Fenomena hoaks, cyber-bullying, dan ujaran kebencian di media sosial menunjukkan bahwa kebodohan lama kini berpindah tempat: dari padang pasir ke layar sentuh.
Dalam perspektif Islam, perbuatan menyebar berita bohong termasuk bentuk ghibah atau fitnah yang diharamkan. Justru sekarang lebih aneh lagi, ghibah berkedok podcast atau juga seminar yang ujung-ujungnya hanya fitnah.
Padahal aidah fiqh menegaskan “Al-Ḍarar yuzâl” (Segala bentuk bahaya harus dihilangkan).

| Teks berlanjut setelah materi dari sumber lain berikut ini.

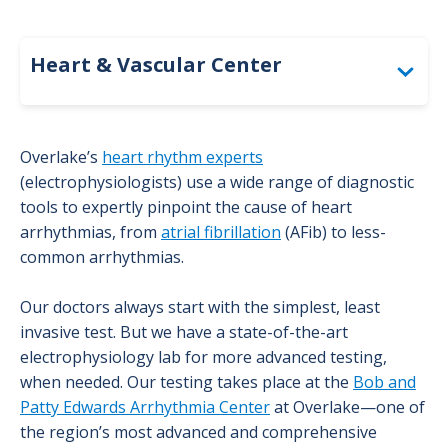
Heart & Vascular Center
General Cardiology
Overlake’s
heart rhythm experts
Cardiovascular Imaging & Diagnostics
(electrophysiologists) use a wide range of diagnostic
tools to expertly pinpoint the cause of heart
Electrophysiology Program
arrhythmias, from
atrial fibrillation
(AFib) to less-
common arrhythmias.
Abnormal Heart Rhythm Diagnosis
Our doctors always start with the simplest, least
invasive test. But we have a state-of-the-art
Abnormal Heart Rhythm Types
electrophysiology lab for more advanced testing,
when needed. Our testing takes place at the
Bob and
Abnormal Heart Rhythm Treatments
Patty Edwards Arrhythmia Center
at Overlake—one of
the region’s most advanced and comprehensive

Maka setiap aktivitas di dunia maya yang menimbulkan mudharat sosial—baik berupa fitnah, kebencian, atau perpecahan—harus dicegah, karena bertentangan dengan prinsip-prinsip dalam Islam.
Fanatisme Virtual dan Jahiliyyah Digital
Dulu, suku-suku Arab berperang karena fanatisme kabilah; kini manusia berperang karena hashtag. Fanatisme pada kelompok, partai, atau tokoh di media sosial juga mencerminkan wajah lain jahiliyyah digital.
Perdebatan tanpa ilmu, saling hina, dan pembatalan sesama muslim di dunia maya telah menjadi penyakit yang menggerogoti ukhuwah. Baik ukhuwah islamiyah, wathoniyah maupun ukhuwah insaniyah.
Perdebatan masalah klan Ba’alawi, masalah Ijazah palsu, sampai melebar kemana-mana. Bahkan, tidak sedikit berbagai media sosial dan group WhatsApp saling serang antar pengikut yang fanatik terhadap satu tokoh atau pendapat yang mereka yakini benar.
Ironisnya, sekarang mulai berani orang biasa menghina Kiainya, menghina saudaranya yang sesama Islam, hanya masalah perbedaan pendapat.
Padahal, palam kerangka fiqh sosial, prinsip “Dar’ul mafasid muqaddamun ‘ala jalbil mashalih” harus tetap kita jaga bersama. Bagaimana kita berikhtiar untuk menghindari segala bentuk yang berpotensi pada kerusakan. Artinya, menjaga harmoni digital dan mencegah perpecahan lebih penting daripada mengejar popularitas atau “menang” dalam debat maya.
Mengurangi Potensi Jahiliyyah
Mengakhiri jahiliyyah digital bukan dengan menolak teknologi, tetapi dengan menghidupkan kembali nilai-nilai kenabian dalam dunia maya.
Teknologi hanyalah alat; manusialah yang menentukan apakah ia menjadi sarana dakwah atau justru sarana dosa. Dunia digital bisa menjadi taman ilmu, atau ladang jahiliyyah modern—tergantung pada nilai yang kita tanam di dalamnya.
Dalam kaidah Fiqhiyyah :
Mâ lâ yatimmul wâjib illâ bihî fahuwa wâjib
(Sesuatu yang menjadi sarana tercapainya kewajiban, maka hukumnya juga wajib)
Jika media sosial, Gadget dan teknologi apapun, jika menjadi sarana menjaga agama, akal, dan kehormatan, maka menguasainya menjadi kewajiban moral bagi umat Islam. Mati kita jaga Akal dan Hati kita, Lisan dan Tangan kita untuk tidak terjerumus kepada model jahiliyyah modern.